次の日の朝、建と智はニューデリー駅で幸恵を見送った。三人は、それぞれの住所を交換し合い、いずれ手紙を書くことを約束した。幸恵は、大きなバックパックにまるで背負われているようになりながら、群集の中へと消えていった。消え入るほんの少し前、こちらを振り向いて手を振ったがそれは人混みに掻き消され、何とか最後の別れをしようといっぱいまで伸ばした手の平が、たくさんの人達の頭上でしばらくの間揺れていた。もう、何度目の別れだろう。智は思った。幸恵には昨日出会ったばかりだが、もう何年来の友達との別れのような気分だ。その連帯感の強さは、異国で出会う日本人同士だからこそかも知れないが、そんなこととは関係なく、たった一日という短い時間は、とても濃密で、大変有意義なものであった。旅の毎日は、人と人との距離をとても身近なものにしてしまう。だからこそ、こんなにも別れが辛いのだ。智も涙こそ流さなかったが、胸に迫る熱い思いがもう一息で智をそうさせる所だった。きっと建も同じ気持ちでいるのだろう。いつまでも幸恵の去った方を眺め続けている。
「また、行ってしまいましたね」
群集の向こうを眺めながら智がそう呟いた。
「ああ」
建も、智の方には振り向かずに、真っ直ぐ幸恵の去った方を見ながらそう言った。
「やっぱり寂しいもんですね。分かってはいたことですけれど……。建さんも、明日でいなくなってしまうんですよね……」
建の方を見ながら智はそう言った。
「それがな……」
建がそう言い始めると、智は直感的に何だか嫌な予感がした。
「昨日、帰って何となくビザの日数を調べてみたら、もう、あと一ヶ月ぐらいしか残ってないんだよ。俺、友達が日本でやってる雑貨の仕入れを手伝ってて、それをやるのにどうしても一週間ぐらいは必要なんだ。ほら、前にも話したと思うけど、お金をこっちに送ってくれる友達な。その金も、その仕入れの代金と俺のこっちでの生活費の両方兼ねてるから、どうしても仕事を終わらせない訳にはいかないんだ。
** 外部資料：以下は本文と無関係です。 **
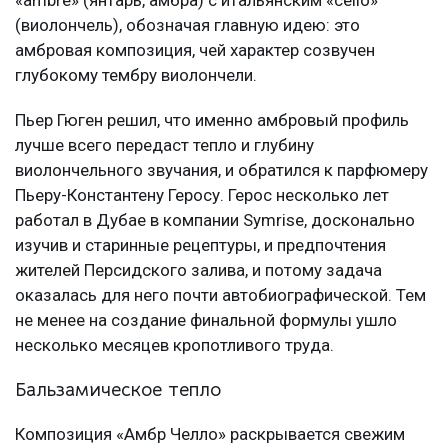
«ambre» (янтарь, амбра) с итальянским «cello»
(виолончель), обозначая главную идею: это
амбровая композиция, чей характер созвучен
глубокому тембру виолончели.
Пьер Гюген решил, что именно амбровый профиль
лучше всего передаст тепло и глубину
виолончельного звучания, и обратился к парфюмеру
Пьеру-Константену Геросу. Герос несколько лет
работал в Дубае в компании Symrise, досконально
изучив и старинные рецептуры, и предпочтения
жителей Персидского залива, и потому задача
оказалась для него почти автобиографической. Тем
не менее на создание финальной формулы ушло
несколько месяцев кропотливого труда.
Бальзамическое тепло
Композиция «Амбр Челло» раскрывается свежим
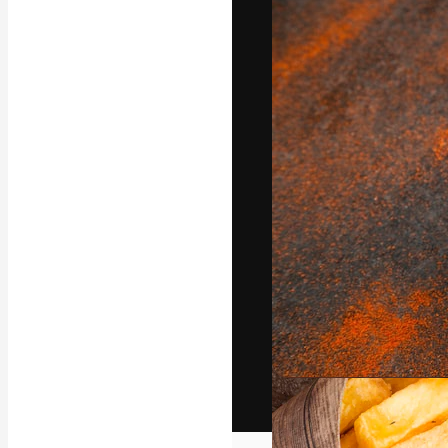
Het creatieve p
creëren. Meer 
onder creatiev
bureaus en stud
Nederlands
Copyright © 2010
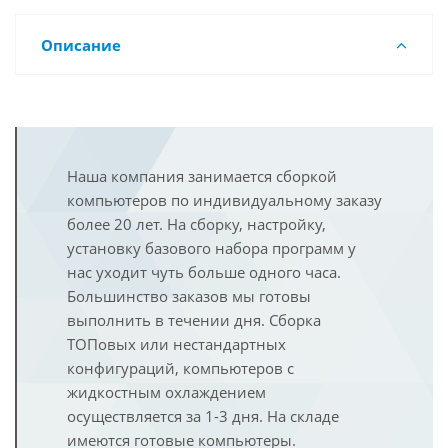
Описание
Наша компания занимается сборкой
компьютеров по индивидуальному заказу
более 20 лет. На сборку, настройку,
установку базового набора программ у
нас уходит чуть больше одного часа.
Большинство заказов мы готовы
выполнить в течении дня. Сборка
ТОПовых или нестандартных
конфигураций, компьютеров с
жидкостным охлаждением
осуществляется за 1-3 дня. На складе
имеются готовые компьютеры.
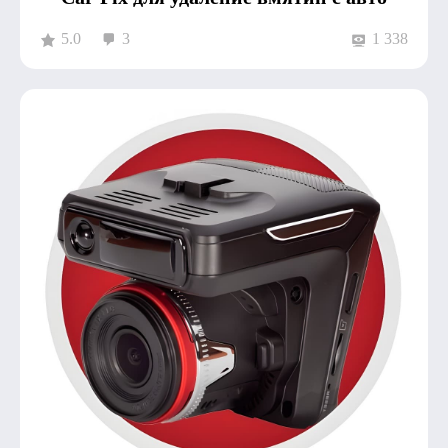
5.0
3
1 338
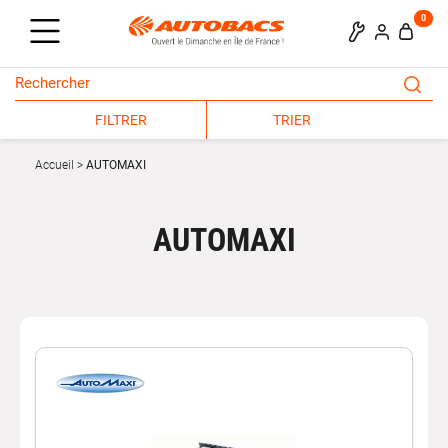
0
FILTRER
TRIER
Accueil
AUTOMAXI
AUTOMAXI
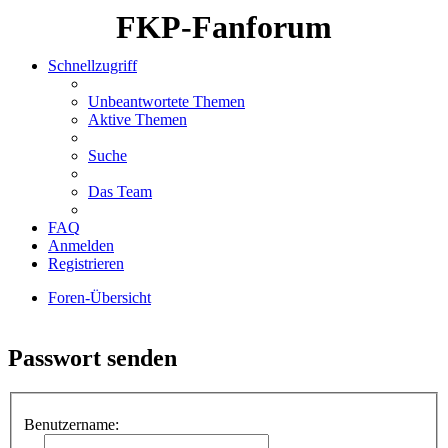
FKP-Fanforum
Schnellzugriff
Unbeantwortete Themen
Aktive Themen
Suche
Das Team
FAQ
Anmelden
Registrieren
Foren-Übersicht
Suche
Passwort senden
Benutzername:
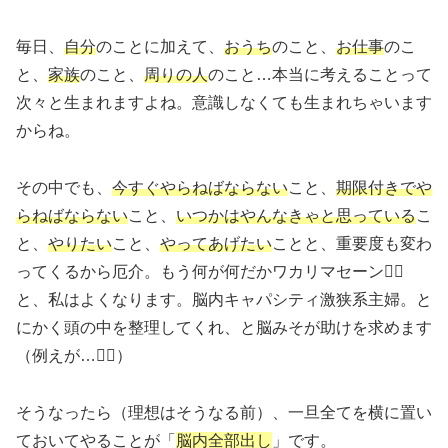
毎日、
自分
のことに加えて、
おうち
のこと、
お仕事
のこ
と、
家族
のこと、
周りの人
のこと…本当に考えることって
次々と生まれますよね。意識しなくても生まれちゃいます
からね。
その中でも、
今すぐやらねばならない
こと、
期限付きでや
らねばならない
こと、
いつかはやんなきゃと思っている
こ
と、
やりたい
こと、
やってあげたい
ことと、重要度も変わ
ってくるから厄介。もう何が何だかワカリマセーン🤷‍♀️
と、私はよくなります。脳内キャパシティ激狭系主婦。と
にかく頭の中を整理してくれ、と脳みそが助けを求めます
（例えが…🤦‍♀️）
そうなったら（理想はそうなる前）、一旦全てを横に置い
ておいてやることが「
脳内全部出し
」です。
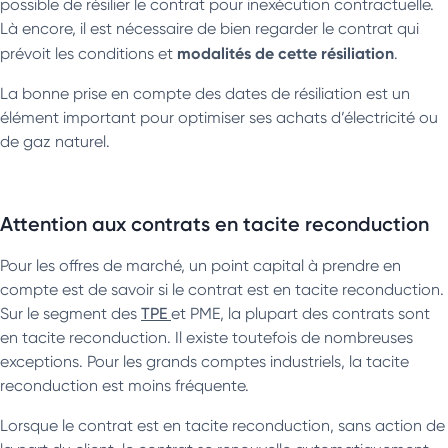
possible de résilier le contrat pour inexécution contractuelle.
Là encore, il est nécessaire de bien regarder le contrat qui
modalités de cette résiliation
prévoit les conditions et
.
La bonne prise en compte des dates de résiliation est un
élément important pour optimiser ses achats d’électricité ou
de gaz naturel.
Attention aux contrats en tacite reconduction
Pour les offres de marché, un point capital à prendre en
compte est de savoir si le contrat est en tacite reconduction.
Sur le segment des
TPE
et PME, la plupart des contrats sont
en tacite reconduction. Il existe toutefois de nombreuses
exceptions. Pour les grands comptes industriels, la tacite
reconduction est moins fréquente.
Lorsque le contrat est en tacite reconduction, sans action de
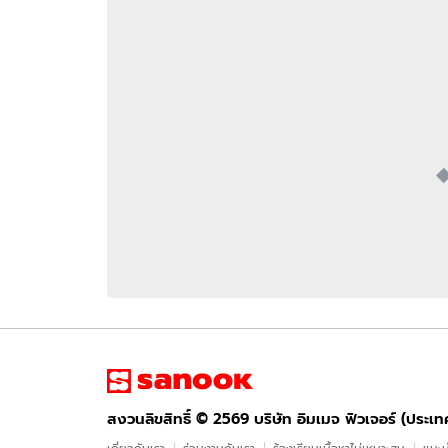
อัปเดตจีน
เช็กข่าวชัวร์
ติดตามสนุกโซเชี
ดาวน์โหลดสนุกแอปฟรี
สงวนลิขสิทธิ์ ©
2569
บริษัท อิมเมจ ฟิวเจอร์ (ประเทศไทย) จำกัด
สงวนลิขสิทธิ์ ©
2569
บริษัท อิมเมจ ฟิวเจอร์ (ประเ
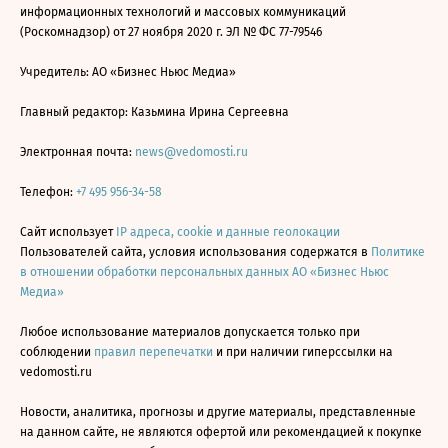
информационных технологий и массовых коммуникаций
(Роскомнадзор) от 27 ноября 2020 г. ЭЛ № ФС 77-79546
Учредитель: АО «Бизнес Ньюс Медиа»
Главный редактор: Казьмина Ирина Сергеевна
Электронная почта:
news@vedomosti.ru
Телефон:
+7 495 956-34-58
Сайт использует
IP адреса, cookie и данные геолокации
Пользователей сайта, условия использования содержатся в
Политике
в отношении обработки персональных данных АО «Бизнес Ньюс
Медиа»
Любое использование материалов допускается только при
соблюдении
правил перепечатки
и при наличии гиперссылки на
vedomosti.ru
Новости, аналитика, прогнозы и другие материалы, представленные
на данном сайте, не являются офертой или рекомендацией к покупке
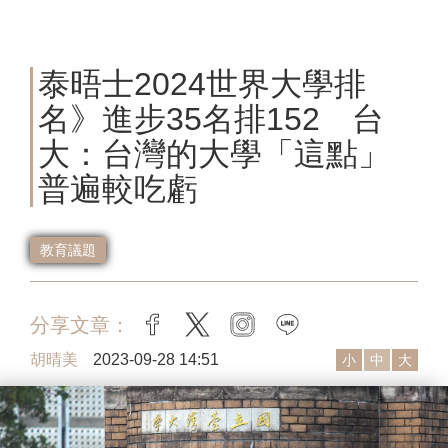
泰晤士2024世界大學排
名》進步35名排152 台
大：台灣的大學「這點」
普遍較吃虧
教育議題
分享文章：
facebook
twitter
instagram
line
胡晴美
2023-09-28 14:51
小
中
大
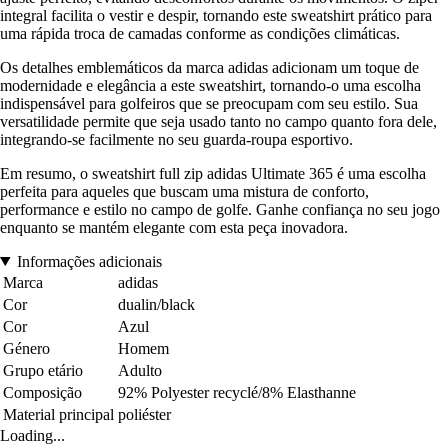
integral facilita o vestir e despir, tornando este sweatshirt prático para
uma rápida troca de camadas conforme as condições climáticas.
Os detalhes emblemáticos da marca adidas adicionam um toque de
modernidade e elegância a este sweatshirt, tornando-o uma escolha
indispensável para golfeiros que se preocupam com seu estilo. Sua
versatilidade permite que seja usado tanto no campo quanto fora dele,
integrando-se facilmente no seu guarda-roupa esportivo.
Em resumo, o sweatshirt full zip adidas Ultimate 365 é uma escolha
perfeita para aqueles que buscam uma mistura de conforto,
performance e estilo no campo de golfe. Ganhe confiança no seu jogo
enquanto se mantém elegante com esta peça inovadora.
Informações adicionais
Marca
adidas
Cor
dualin/black
Cor
Azul
Género
Homem
Grupo etário
Adulto
Composição
92% Polyester recyclé/8% Elasthanne
Material principal
poliéster
Loading...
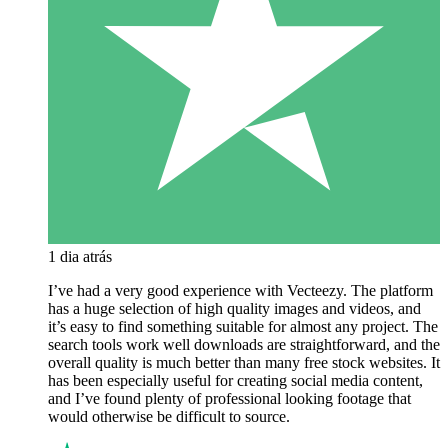
1 dia atrás
I’ve had a very good experience with Vecteezy. The platform
has a huge selection of high quality images and videos, and
it’s easy to find something suitable for almost any project. The
search tools work well downloads are straightforward, and the
overall quality is much better than many free stock websites. It
has been especially useful for creating social media content,
and I’ve found plenty of professional looking footage that
would otherwise be difficult to source.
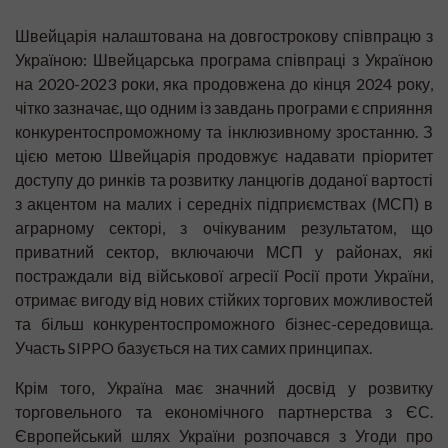
Швейцарія налаштована на довгострокову співпрацю з
Україною: Швейцарська програма співпраці з Україною
на 2020-2023 роки, яка продовжена до кінця 2024 року,
чітко зазначає, що одним із завдань програми є сприяння
конкурентоспроможному та інклюзивному зростанню. З
цією метою Швейцарія продовжує надавати пріоритет
доступу до ринків та розвитку ланцюгів доданої вартості
з акцентом на малих і середніх підприємствах (МСП) в
аграрному секторі, з очікуваним результатом, що
приватний сектор, включаючи МСП у районах, які
постраждали від військової агресії Росії проти України,
отримає вигоду від нових стійких торгових можливостей
та більш конкурентоспроможного бізнес-середовища.
Участь SIPPO базується на тих самих принципах.
Крім того, Україна має значний досвід у розвитку
торговельного та економічного партнерства з ЄС.
Європейський шлях України розпочався з Угоди про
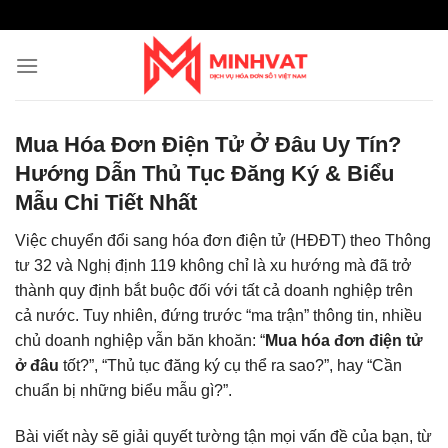
Skip
to
content
Mua Hóa Đơn Điện Tử Ở Đâu Uy Tín?
Hướng Dẫn Thủ Tục Đăng Ký & Biểu
Mẫu Chi Tiết Nhất
Việc chuyển đổi sang hóa đơn điện tử (HĐĐT) theo Thông
tư 32 và Nghị định 119 không chỉ là xu hướng mà đã trở
thành quy định bắt buộc đối với tất cả doanh nghiệp trên
cả nước. Tuy nhiên, đứng trước “ma trận” thông tin, nhiều
chủ doanh nghiệp vẫn băn khoăn: “
Mua hóa đơn điện tử
ở đâu
tốt?”, “Thủ tục đăng ký cụ thể ra sao?”, hay “Cần
chuẩn bị những biểu mẫu gì?”.
Bài viết này sẽ giải quyết tường tận mọi vấn đề của bạn, từ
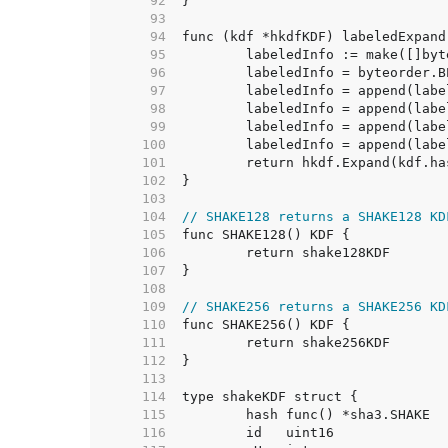
    92  
    93  
    94  
    95  
    96  
    97  
    98  
    99  
   100  
   101  
   102  
   103  
   104  
// SHAKE128 returns a SHAKE128 KD
   105  
   106  
   107  
   108  
   109  
// SHAKE256 returns a SHAKE256 KD
   110  
   111  
   112  
   113  
   114  
   115  
   116  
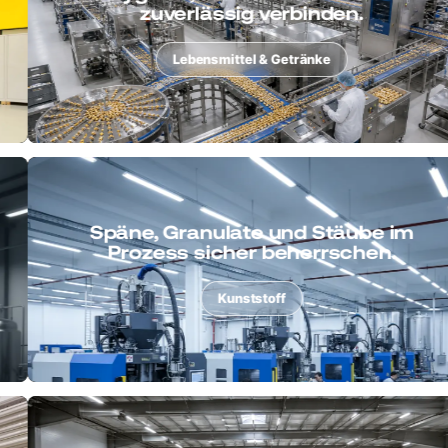
zuverlässig verbinden.
Lebensmittel & Getränke
Späne, Granulate und Stäube im
Prozess sicher beherrschen.
Kunststoff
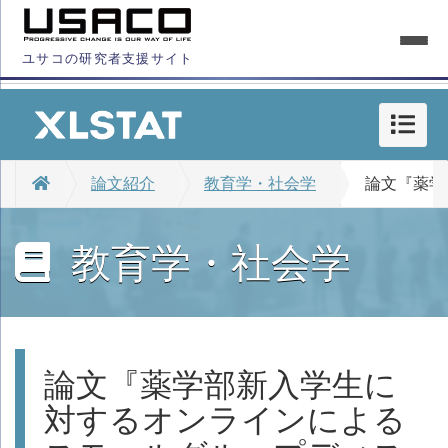
ユサコの研究者支援サイト
論文紹介
教育学・社会学
論文『薬学
教育学・社会学
論文『薬学部新入学生に
対するオンラインによる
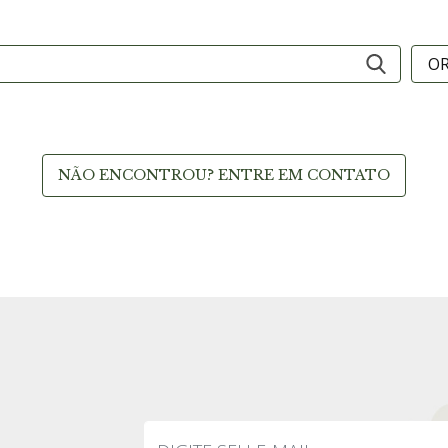
NÃO ENCONTROU? ENTRE EM CONTATO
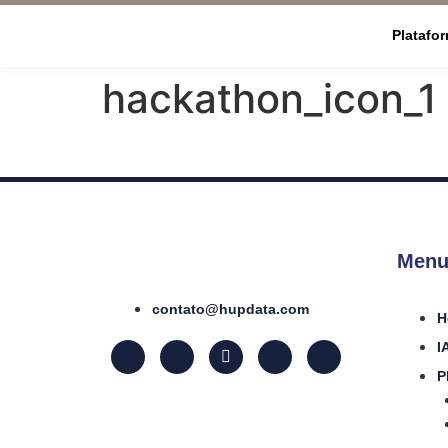
Platafo
hackathon_icon_1
Menu
contato@hupdata.com
H
I
P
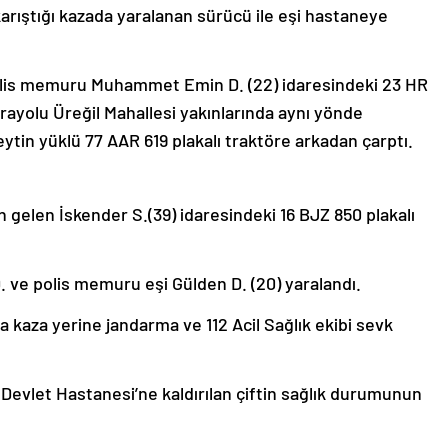
karıştığı kazada yaralanan sürücü ile eşi hastaneye
olis memuru Muhammet Emin D. (22) idaresindeki 23 HR
arayolu Üreğil Mahallesi yakınlarında aynı yönde
ytin yüklü 77 AAR 619 plakalı traktöre arkadan çarptı.
gelen İskender S.(39) idaresindeki 16 BJZ 850 plakalı
ve polis memuru eşi Gülden D. (20) yaralandı.
a kaza yerine jandarma ve 112 Acil Sağlık ekibi sevk
Devlet Hastanesi’ne kaldırılan çiftin sağlık durumunun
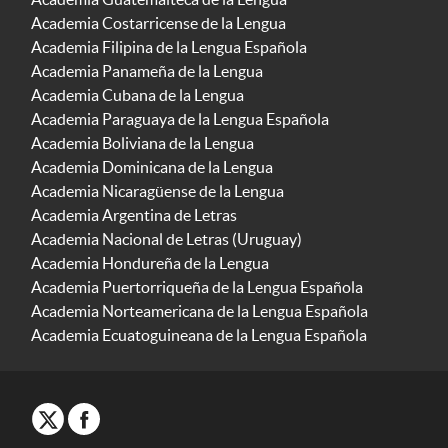
Academia Costarricense de la Lengua
Academia Filipina de la Lengua Española
Academia Panameña de la Lengua
Academia Cubana de la Lengua
Academia Paraguaya de la Lengua Española
Academia Boliviana de la Lengua
Academia Dominicana de la Lengua
Academia Nicaragüense de la Lengua
Academia Argentina de Letras
Academia Nacional de Letras (Uruguay)
Academia Hondureña de la Lengua
Academia Puertorriqueña de la Lengua Española
Academia Norteamericana de la Lengua Española
Academia Ecuatoguineana de la Lengua Española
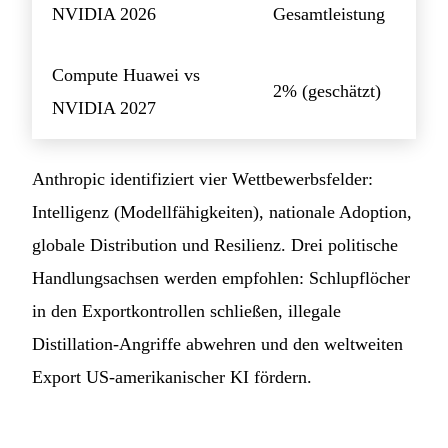
NVIDIA 2026
Gesamtleistung
Compute Huawei vs
2% (geschätzt)
NVIDIA 2027
Anthropic identifiziert vier Wettbewerbsfelder:
Intelligenz (Modellfähigkeiten), nationale Adoption,
globale Distribution und Resilienz. Drei politische
Handlungsachsen werden empfohlen: Schlupflöcher
in den Exportkontrollen schließen, illegale
Distillation-Angriffe abwehren und den weltweiten
Export US-amerikanischer KI fördern.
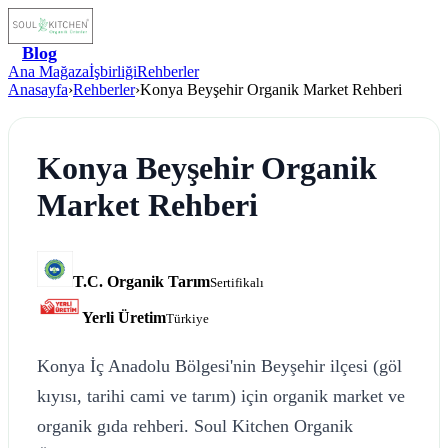
Blog
Ana Mağaza
İşbirliği
Rehberler
Anasayfa
›
Rehberler
›
Konya Beyşehir Organik Market Rehberi
Konya Beyşehir Organik
Market Rehberi
T.C. Organik Tarım
Sertifikalı
Yerli Üretim
Türkiye
Konya İç Anadolu Bölgesi'nin Beyşehir ilçesi (göl
kıyısı, tarihi cami ve tarım) için organik market ve
organik gıda rehberi. Soul Kitchen Organik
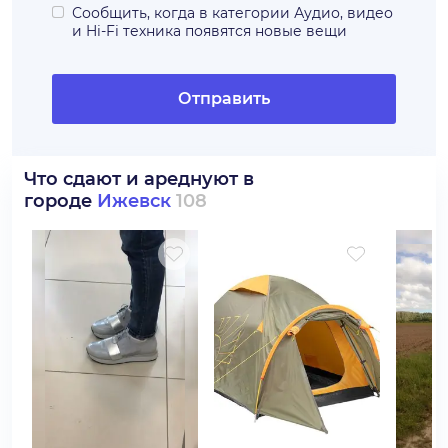
Сообщить, когда в категории
Аудио, видео
и Hi-Fi техника
появятся новые вещи
Отправить
Что сдают и ареднуют в
городе
Ижевск
108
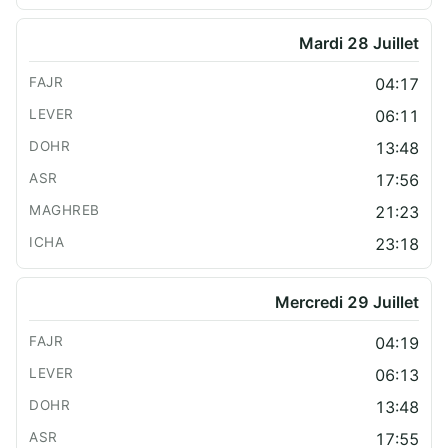
Mardi 28 Juillet
04:17
06:11
13:48
17:56
21:23
23:18
Mercredi 29 Juillet
04:19
06:13
13:48
17:55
そうやって考えると、ハリ・ドワール行ってまたデリーに戻って来なきゃいけないから、もう時間が無いんだよ。ハリ・ドワールから、リシケシュ行ったり、その周りの小さなアシュラムなんかも回ろうと思ってるから。だから、今日の昼にはもう出ようと思うんだ。ちょっと急なことで悪いんだけど……。今まで、仕入れは帰って来てからやればいいと思ってたんで、全然やってないんだよ。まさかビザが後一ヶ月しかないなんて思ってもみなかったから……」
やはり智の悪い予感は的中し、智は、ぐったりとその場に崩れ落ちてしまいたい気分になった。